Data extracts: Begin

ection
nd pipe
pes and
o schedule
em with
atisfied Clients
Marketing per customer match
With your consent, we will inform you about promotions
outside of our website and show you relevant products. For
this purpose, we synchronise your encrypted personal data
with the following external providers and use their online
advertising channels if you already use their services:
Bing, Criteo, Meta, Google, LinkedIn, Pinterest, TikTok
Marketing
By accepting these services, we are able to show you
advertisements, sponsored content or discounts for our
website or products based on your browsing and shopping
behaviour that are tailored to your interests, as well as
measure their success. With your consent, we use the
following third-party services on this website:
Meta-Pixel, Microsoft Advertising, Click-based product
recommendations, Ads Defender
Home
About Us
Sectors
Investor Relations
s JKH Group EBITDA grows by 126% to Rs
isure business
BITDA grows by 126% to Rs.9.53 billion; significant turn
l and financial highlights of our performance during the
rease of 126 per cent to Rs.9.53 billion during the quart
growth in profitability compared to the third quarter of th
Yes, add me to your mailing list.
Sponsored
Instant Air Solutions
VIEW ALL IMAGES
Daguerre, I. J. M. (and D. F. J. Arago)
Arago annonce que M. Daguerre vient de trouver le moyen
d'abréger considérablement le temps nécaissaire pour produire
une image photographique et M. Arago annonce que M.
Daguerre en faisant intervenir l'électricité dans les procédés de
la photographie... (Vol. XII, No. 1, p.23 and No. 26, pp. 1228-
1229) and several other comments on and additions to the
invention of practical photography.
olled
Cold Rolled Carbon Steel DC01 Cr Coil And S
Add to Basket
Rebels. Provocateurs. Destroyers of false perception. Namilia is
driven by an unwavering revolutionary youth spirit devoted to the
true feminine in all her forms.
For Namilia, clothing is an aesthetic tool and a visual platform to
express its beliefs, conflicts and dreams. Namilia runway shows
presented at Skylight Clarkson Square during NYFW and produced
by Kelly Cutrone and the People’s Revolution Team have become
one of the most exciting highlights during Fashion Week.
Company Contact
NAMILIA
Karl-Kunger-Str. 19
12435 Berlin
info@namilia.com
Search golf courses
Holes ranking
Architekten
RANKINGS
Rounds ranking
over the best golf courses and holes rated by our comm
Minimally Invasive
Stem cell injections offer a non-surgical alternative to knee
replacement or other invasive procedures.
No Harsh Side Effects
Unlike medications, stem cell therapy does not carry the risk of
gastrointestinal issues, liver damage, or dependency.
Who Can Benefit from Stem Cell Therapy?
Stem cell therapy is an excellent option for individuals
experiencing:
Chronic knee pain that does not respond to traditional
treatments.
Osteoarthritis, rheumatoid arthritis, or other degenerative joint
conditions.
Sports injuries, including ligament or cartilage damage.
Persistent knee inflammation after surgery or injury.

Data extracts: End

What is expected: Every line that contains the string "website" should be returned from the data.

Finished exercise:
outside of our website and show you relevant products. For
website or products based on your browsing and shopping
following third-party services on this website:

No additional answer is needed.